[EXERCISE] Down to the last word, output the records below, skipping any images.

[DATA SHOWN]
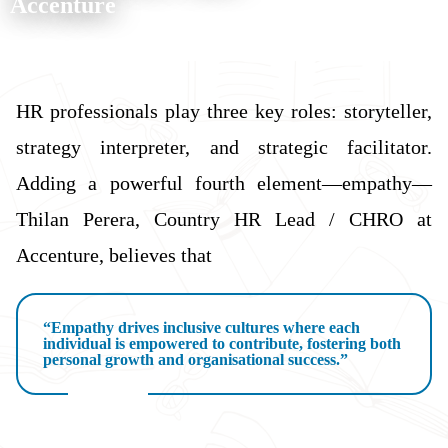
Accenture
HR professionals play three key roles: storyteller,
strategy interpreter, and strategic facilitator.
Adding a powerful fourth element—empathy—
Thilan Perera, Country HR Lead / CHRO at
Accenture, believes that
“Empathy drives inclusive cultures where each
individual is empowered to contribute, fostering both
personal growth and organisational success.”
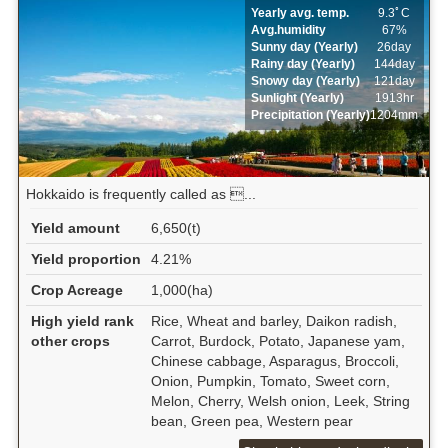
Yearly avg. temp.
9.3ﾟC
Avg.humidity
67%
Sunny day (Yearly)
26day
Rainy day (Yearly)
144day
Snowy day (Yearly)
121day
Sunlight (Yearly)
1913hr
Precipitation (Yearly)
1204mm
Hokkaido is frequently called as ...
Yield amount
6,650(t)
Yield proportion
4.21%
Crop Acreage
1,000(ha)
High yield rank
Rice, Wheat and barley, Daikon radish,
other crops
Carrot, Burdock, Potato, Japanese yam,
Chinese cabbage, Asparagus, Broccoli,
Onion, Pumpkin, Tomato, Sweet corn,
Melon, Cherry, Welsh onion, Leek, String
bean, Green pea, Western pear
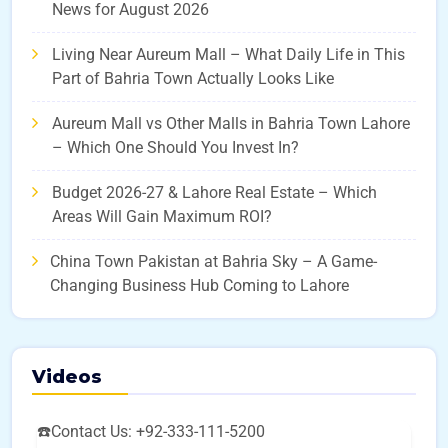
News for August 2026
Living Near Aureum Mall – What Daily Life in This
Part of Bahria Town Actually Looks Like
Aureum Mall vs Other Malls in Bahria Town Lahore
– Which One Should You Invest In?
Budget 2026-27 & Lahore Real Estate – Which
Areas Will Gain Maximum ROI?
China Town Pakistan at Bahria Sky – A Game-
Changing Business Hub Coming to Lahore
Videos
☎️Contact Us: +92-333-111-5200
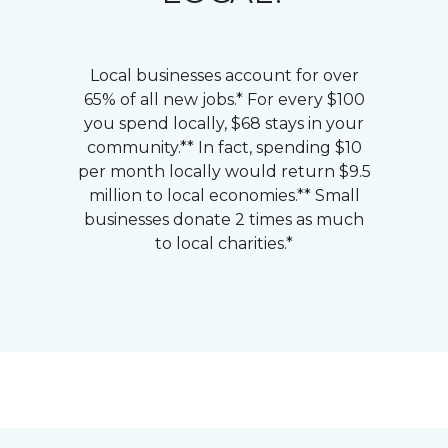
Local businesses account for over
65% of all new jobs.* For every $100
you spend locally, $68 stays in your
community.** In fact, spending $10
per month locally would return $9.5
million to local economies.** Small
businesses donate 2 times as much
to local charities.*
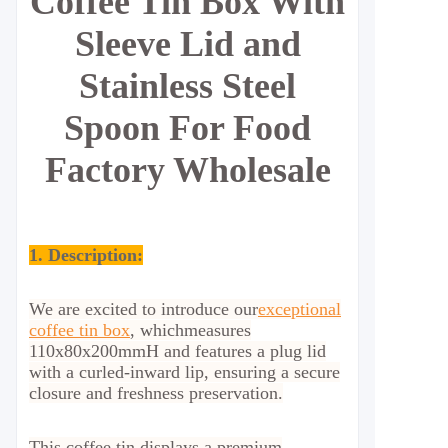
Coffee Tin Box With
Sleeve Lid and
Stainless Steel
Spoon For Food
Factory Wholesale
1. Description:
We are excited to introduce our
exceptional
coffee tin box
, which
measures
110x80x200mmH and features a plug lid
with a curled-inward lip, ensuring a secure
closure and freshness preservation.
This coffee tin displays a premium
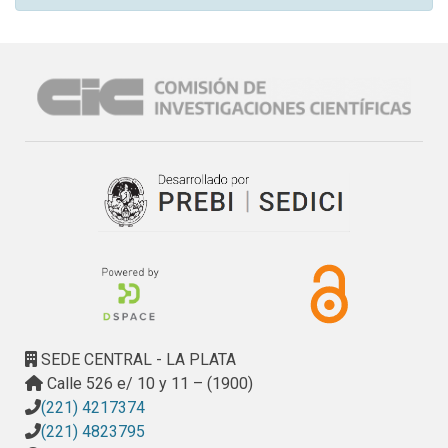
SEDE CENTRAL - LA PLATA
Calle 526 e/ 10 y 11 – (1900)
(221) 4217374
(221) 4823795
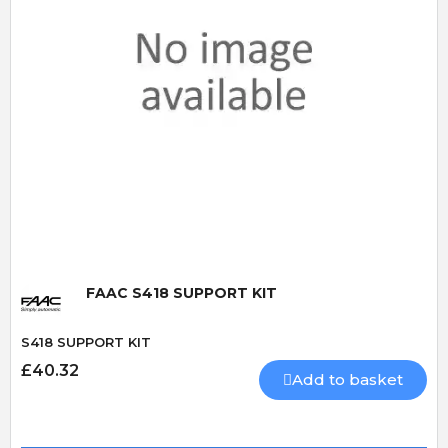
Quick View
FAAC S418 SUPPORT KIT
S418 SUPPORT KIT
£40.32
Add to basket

[EXPECTED ANSWER]
Accenture
HR professionals play three key roles: storyteller,
strategy interpreter, and strategic facilitator.
Adding a powerful fourth element—empathy—
Thilan Perera, Country HR Lead / CHRO at
Accenture, believes that
“Empathy drives inclusive cultures where each
individual is empowered to contribute, fostering both
personal growth and organisational success.”
Yearly avg. temp.
9.3ﾟC
Avg.humidity
67%
Sunny day (Yearly)
26day
Rainy day (Yearly)
144day
Snowy day (Yearly)
121day
Sunlight (Yearly)
1913hr
Precipitation (Yearly)
1204mm
Hokkaido is frequently called as ...
Yield amount
6,650(t)
Yield proportion
4.21%
Crop Acreage
1,000(ha)
High yield rank
Rice, Wheat and barley, Daikon radish,
other crops
Carrot, Burdock, Potato, Japanese yam,
Chinese cabbage, Asparagus, Broccoli,
Onion, Pumpkin, Tomato, Sweet corn,
Melon, Cherry, Welsh onion, Leek, String
bean, Green pea, Western pear
News for August 2026
Living Near Aureum Mall – What Daily Life in This
Part of Bahria Town Actually Looks Like
Aureum Mall vs Other Malls in Bahria Town Lahore
– Which One Should You Invest In?
Budget 2026-27 & Lahore Real Estate – Which
Areas Will Gain Maximum ROI?
China Town Pakistan at Bahria Sky – A Game-
Changing Business Hub Coming to Lahore
Videos
☎️Contact Us: +92-333-111-5200
Local businesses account for over
65% of all new jobs.* For every $100
you spend locally, $68 stays in your
community.** In fact, spending $10
per month locally would return $9.5
million to local economies.** Small
businesses donate 2 times as much
to local charities.*
Coffee Tin Box With
Sleeve Lid and
Stainless Steel
Spoon For Food
Factory Wholesale
1. Description:
We are excited to introduce our
exceptional
coffee tin box
, which
measures
110x80x200mmH and features a plug lid
with a curled-inward lip, ensuring a secure
closure and freshness preservation.
This coffee tin displays a premium
SEDE CENTRAL - LA PLATA
Calle 526 e/ 10 y 11 – (1900)
(221) 4217374
(221) 4823795
Quick View
FAAC S418 SUPPORT KIT
S418 SUPPORT KIT
£40.32
Add to basket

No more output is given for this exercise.